Czech President Petr Pavel compared the Russians in Europe with the Japanese population in the United States during World War II and called on Western intelligence agencies to keep a close eye on them. He stated this in an interview with Radio Liberty:
“I believe that, as in the case of a number of world conflicts in the past, during the ongoing war, security measures for Russian citizens should be stricter than in normal times. So all Russian citizens living in Western countries need to be monitored much more closely than before. Because they are citizens of a nation waging a war of aggression. I may feel sorry for these people, but at the same time, if we look back at the time when World War II began, then the entire Japanese population living in the United States was also under a strict surveillance regime. It's just the price of war."
During World War II, the US authorities forcibly moved at least 125,000 Japanese, more than half of whom were American citizens, to concentration camps called "military displacement centers." In 1948, Japanese internees were paid partial compensation for their loss of property, but most were never able to make full restitution. In the late 1980s, the American authorities issued an official apology to the victims of repression.

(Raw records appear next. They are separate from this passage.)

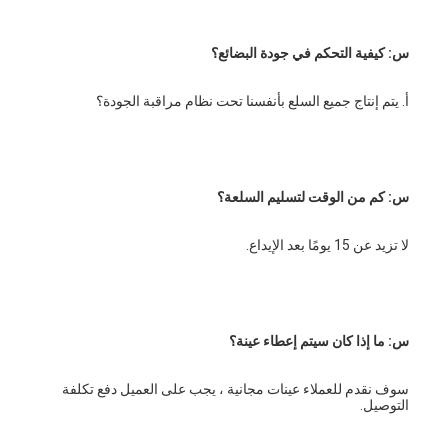
س: كيفية التحكم في جودة البضائع؟
أ. يتم إنتاج جميع السلع بأنفسنا تحت نظام مراقبة الجودة؟
س: كم من الوقت لتسليم السلعة؟
لا تزيد عن 15 يومًا بعد الإيداع.
س: ما إذا كان سيتم إعطاء عينة؟
سوف نقدم للعملاء عينات مجانية ، يجب على العميل دفع تكلفة 
التوصيل.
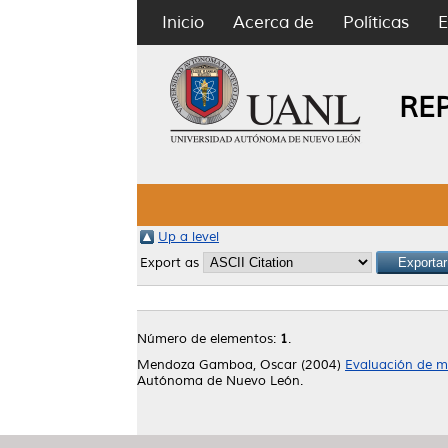
Inicio
Acerca de
Políticas
E
RE
Up a level
Export as
Número de elementos:
1
.
Mendoza Gamboa, Oscar
(2004)
Evaluación de mé
Autónoma de Nuevo León.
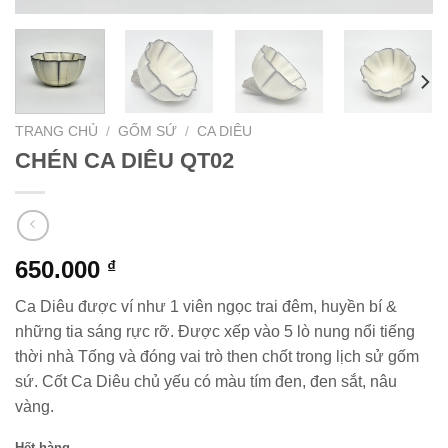
TRANG CHỦ
/
GỐM SỨ
/
CA DIÊU
CHÉN CA DIÊU QT02
650.000
₫
Ca Diêu được ví như 1 viên ngọc trai đêm, huyền bí &
những tia sáng rực rỡ. Được xếp vào 5 lò nung nổi tiếng
thời nhà Tống và đóng vai trò then chốt trong lịch sử gốm
sứ. Cốt Ca Diêu chủ yếu có màu tím đen, đen sắt, nâu
vàng.
Hết hàng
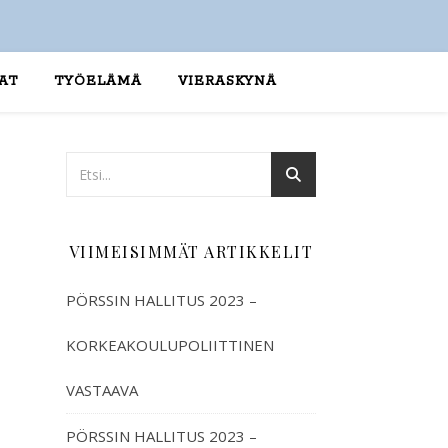
AT
TYÖELÄMÄ
VIERASKYNÄ
VIIMEISIMMÄT ARTIKKELIT
PÖRSSIN HALLITUS 2023 –
KORKEAKOULUPOLIITTINEN
VASTAAVA
PÖRSSIN HALLITUS 2023 –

Speaking about the leaders of the Russian opposition, Pyotr Pavel noted that “listening to these people is extremely important, because they have a deep inner knowledge of Russia, and they can tell us this, because not many people really understand how the Russians think.”
“But at the same time, we must look for other personalities that will emerge over time. And then, when the war ends and relations with Russia begin to normalize, we should probably provide an opportunity for those people who will be capable and brave enough to speak out: invite them to various conferences, let them speak at our universities, so that we understand the meaning of the actions of the Russians. Because only when we understand how they think can we come up with good measures and good proposals that will work,” he said.

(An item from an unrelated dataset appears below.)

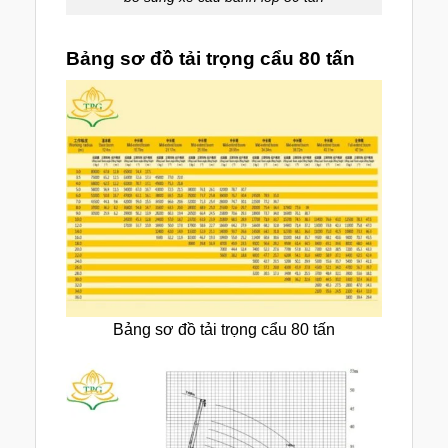
Bảng sơ đồ tải trọng cẩu 80 tấn
Bảng sơ đồ tải trọng cẩu 80 tấn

Petr Pavel also recalled the story of a Ukrainian refugee who was bullied by Czech children. A video of bullying was posted on the network by the mother of a girl who came to the Czech Republic from Korosten. When the children at school asked if the girl was Russian, she answered that she was Ukrainian. Then the schoolchildren said that Russia is “better” and “stronger”. Polina said to this that “Russia. - shit, ”for which they spat in her face.
The President of the Czech Republic met with the girl and expressed his words of support. “I just felt it was right because I got angry when I found out what happened. And since we were just organizing Children's Day at Grad, I thought that this would be a great opportunity to invite her, let her enjoy hospitality and friendship, ”he said in an interview with Radio Liberty.
Speaking about the general fatigue of solidarity towards Ukrainian refugees, he explained that this is a natural phenomenon:
“It just comes with time. What we can do in this regard is to repeat for people the real picture of what is happening there, and not let people think that the war is over or no longer affects us Czechs or the people living in Ukraine.”